Positive tests prompt action
District policy requires students and teachers who test positive to stay home for 10 days after symptoms first begin, and at least 24 hours after last having a fever. Co-workers and classmates who have been in close contact with the infected person may also be required to quarantine.
Dr. Ilan Shapiro, a physician and spokesman for the American Academy of Pediatrics, stressed that testing is just one part of a layered approach to preventing outbreaks. Mask mandates, health screenings, improved sanitation, frequent handwashing, and upgraded ventilation — all part of LAUSD’s safety protocols — should reassure parents.
“It will be uncomfortable, but I think we have done other things that are more uncomfortable, and this kind of testing can make a huge difference for all of us,” Shapiro said.
Districts across California have chosen a range of testing strategies, including voluntary testing and random testing of a certain percentage of staff and students.
But many of those plans will likely evolve in the coming weeks. Gov. Gavin Newsom announced Wednesday that all California school employees must be vaccinated against COVID-19 or submit to a weekly test showing they are not infected with the coronavirus.

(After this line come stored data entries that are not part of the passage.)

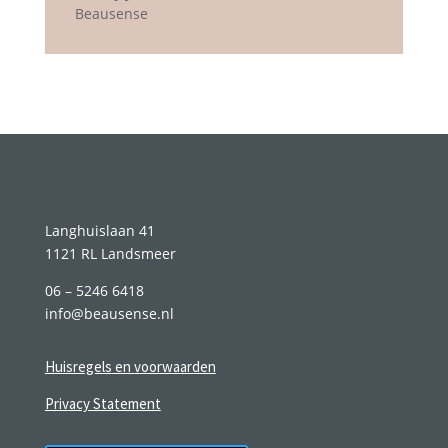
Beausense
Langhuislaan 41
1121 RL Landsmeer
06 – 5246 6418
info@beausense.nl
Huisregels en voorwaarden
Privacy Statement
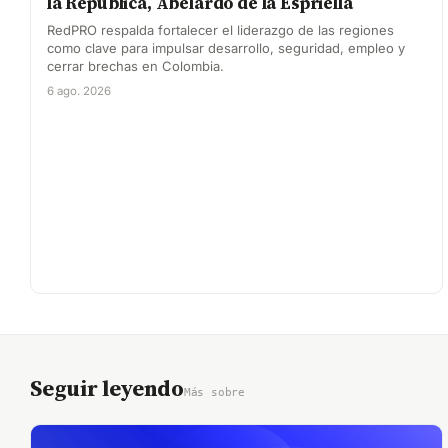
la República, Abelardo de la Espriella
RedPRO respalda fortalecer el liderazgo de las regiones
como clave para impulsar desarrollo, seguridad, empleo y
cerrar brechas en Colombia.
6 ago. 2026
Seguir leyendo
Más sobre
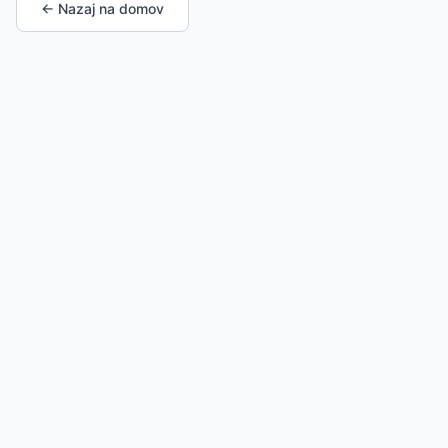
← Nazaj na domov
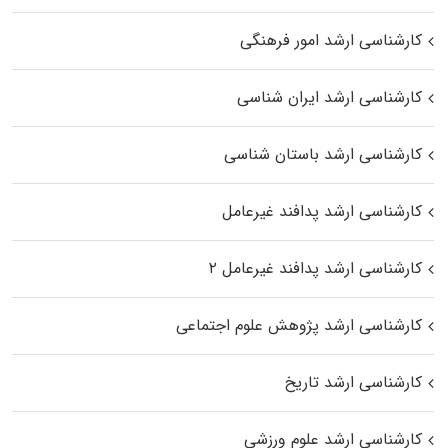
کارشناسی ارشد امور فرهنگی
کارشناسی ارشد ایران شناسی
کارشناسی ارشد باستان شناسی
کارشناسی ارشد پدافند غیرعامل
کارشناسی ارشد پدافند غیرعامل ۲
کارشناسی ارشد پژوهش علوم اجتماعی
کارشناسی ارشد تاریخ
کارشناسی ارشد علوم ورزشی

San Diego Unified, the state’s second-largest school district after L.A. Unified, will require weekly testing of athletes, and provide optional weekly testing for unvaccinated students. Vaccinated staff and students will have access to testing if they are symptomatic.
San Francisco Unified is recommending that students and staff get tested if they have symptoms, but will not require tests. San Jose Unified requires that all staff and teachers must be vaccinated or agree to be tested twice weekly — going beyond the new state mandate — though the district will not test students.

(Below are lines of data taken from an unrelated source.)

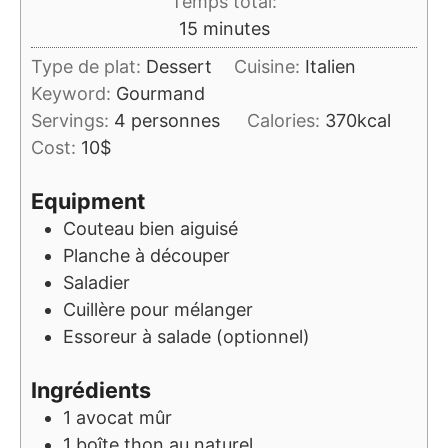
Temps total:
minutes
15
minutes
Type de plat:
Dessert
Cuisine:
Italien
Keyword:
Gourmand
Servings:
4
personnes
Calories:
370
kcal
Cost:
10$
Equipment
Couteau bien aiguisé
Planche à découper
Saladier
Cuillère pour mélanger
Essoreur à salade (optionnel)
Ingrédients
1
avocat mûr
1
boîte
thon au naturel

El Rancho Unified School District, which remained completely online for the 2020-21 school year, is requiring all staff to undergo mandatory COVID-19 testing every 10 days, Supt. Frances Esparza said. The district is asking parents to pre-screen their child for symptoms every day before school.
What parents are saying
For many LAUSD parents and students, the prospect of weekly testing is a small price to pay — and extra assurance. Others are nervous because they know that, despite testing, their children are still vulnerable to the virus.
At Northridge Middle School on Wednesday, Raizah Touch held a black umbrella over her 6-year-old, Skyzell, as they waited for his test. She had debated whether to send Skyzell back to school as she saw cases surge because of the Delta variant.
“We’re going to try it, maybe for the first two weeks,” Touch said as the line moved forward.
Because Skyzell isn’t old enough to get vaccinated, Touch said the test is a crucial precaution, beyond keeping Skyzell home. But he could still catch the virus and spread it.
“COVID testing is good,” Touch said, “But there’s still that uncertainty.”